"Leben auf Pump"Wirtschaftsweise Schnitzer fordert Rücknahme von Steuer-Rabatten

Die Wirtschaftsweise Schnitzer rechnet ab: Die Steuersenkung für die Gastronomie koste Milliarden - und helfe vor allem großen Ketten, nicht den Landgasthäusern. Auch Diesel-Subvention und Tankrabatt hält sie für falsch.
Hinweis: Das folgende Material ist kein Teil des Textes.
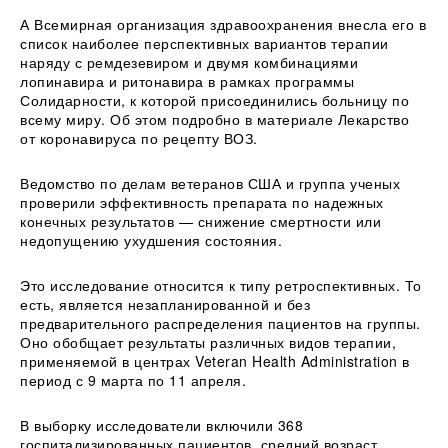
А Всемирная организация здравоохранения внесла его в
список наиболее перспективных вариантов терапии
наряду с ремдезевиром и двумя комбинациями
лопинавира и ритонавира в рамках программы
Солидарности, к которой присоединились больницу по
всему миру. Об этом подробно в материале Лекарство
от коронавируса по рецепту ВОЗ.
Ведомство по делам ветеранов США и группа ученых
проверили эффективность препарата по надежных
конечных результатов — снижение смертности или
недопущению ухудшения состояния.
Это исследование относится к типу ретроспективных. То
есть, является незапланированной и без
предварительного распределения пациентов на группы.
Оно обобщает результаты различных видов терапии,
применяемой в центрах Veteran Health Administration в
период с 9 марта по 11 апреля.
В выборку исследователи включили 368
госпитализированных пациентов, средний возраст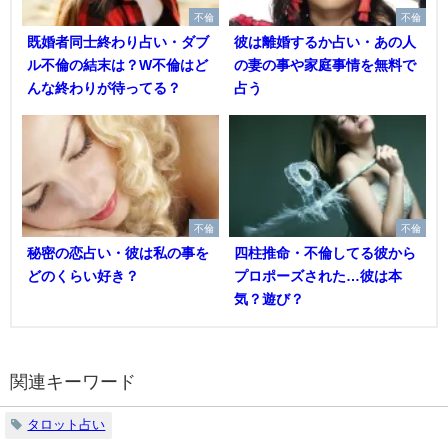
不倫
不倫
既婚者同士終わり占い・ダブ
彼は離婚するか占い・あの人
ル不倫の結末は？W不倫はど
の妻の事や家庭事情を無料で
んな終わりが待ってる？
占う
不倫
不倫
秘密の恋占い・彼は私の事を
四柱推命・不倫してる彼から
どのくらい好き？
プロポーズされた…彼は本
気？遊び？
関連キーワード
タロット占い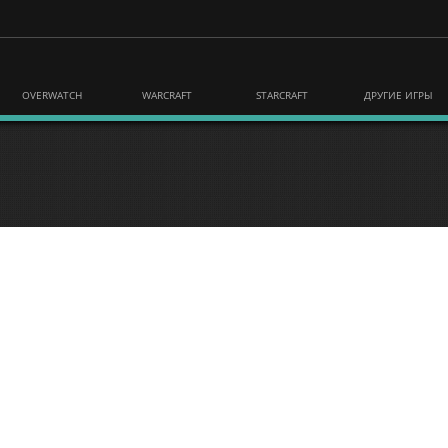
OVERWATCH
WARCRAFT
STARCRAFT
ДРУГИЕ ИГРЫ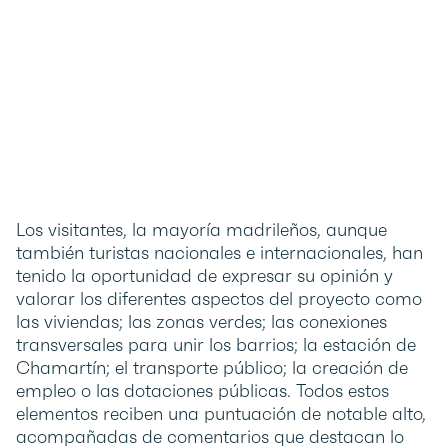
Los visitantes, la mayoría madrileños, aunque
también turistas nacionales e internacionales, han
tenido la oportunidad de expresar su opinión y
valorar los diferentes aspectos del proyecto como
las viviendas; las zonas verdes; las conexiones
transversales para unir los barrios; la estación de
Chamartín; el transporte público; la creación de
empleo o las dotaciones públicas. Todos estos
elementos reciben una puntuación de notable alto,
acompañadas de comentarios que destacan lo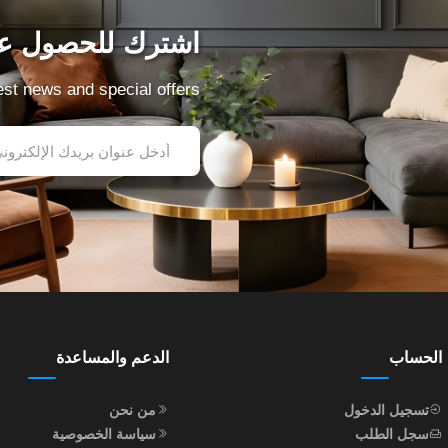
اشترك للحصول عل
test news and special offers
الحساب
الدعم والمساعدة
تسجيل الدخول
من نحن
سجل الطلب
سياسة الخصوصية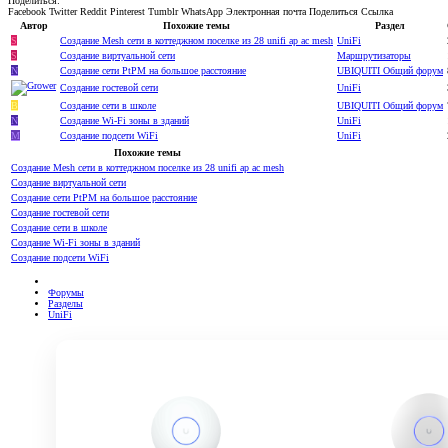
Поделиться:
Facebook
Twitter
Reddit
Pinterest
Tumblr
WhatsApp
Электронная почта
Поделиться
Ссылка
Автор
Похожие темы
Раздел
S
Создание Mesh сети в коттеджном поселке из 28 unifi ap ac mesh
UniFi
S
Создание виртуальной сети
Маршрутизаторы
N
Создание сети PtPM на большое расстояние
UBIQUITI Общий форум
Создание гостевой сети
UniFi
B
Создание сети в школе
UBIQUITI Общий форум
N
Создание Wi-Fi зоны в зданий
UniFi
M
Создание подсети WiFi
UniFi
Похожие темы
Создание Mesh сети в коттеджном поселке из 28 unifi ap ac mesh
Создание виртуальной сети
Создание сети PtPM на большое расстояние
Создание гостевой сети
Создание сети в школе
Создание Wi-Fi зоны в зданий
Создание подсети WiFi
Форумы
Разделы
UniFi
Deutschland lebe "von der Substanz" - statt die nötigen Reformen anzugehen.
Die Wirtschaftsweise Monika Schnitzer spricht sich für eine Rücknahme der Mehrwertsteuersenkung für die Gastronomie aus. "Die kostet rund 3,4 Milliarden Euro pro Jahr und rettet, soweit wir wissen, nicht wie versprochen die Landgasthäuser", sagte Schnitzer in einem Interview des "Spiegel". Stattdessen profitierten Ketten wie McDonald's und Burger King besonders stark. "Das ist eine der überflüssigsten Subventionen seit Langem." Seit dem 1. Januar gilt der ermäßigte Mehrwertsteuersatz von sieben Prozent auf Speisen in der Gastronomie. Zuvor lag er bei 19 Prozent.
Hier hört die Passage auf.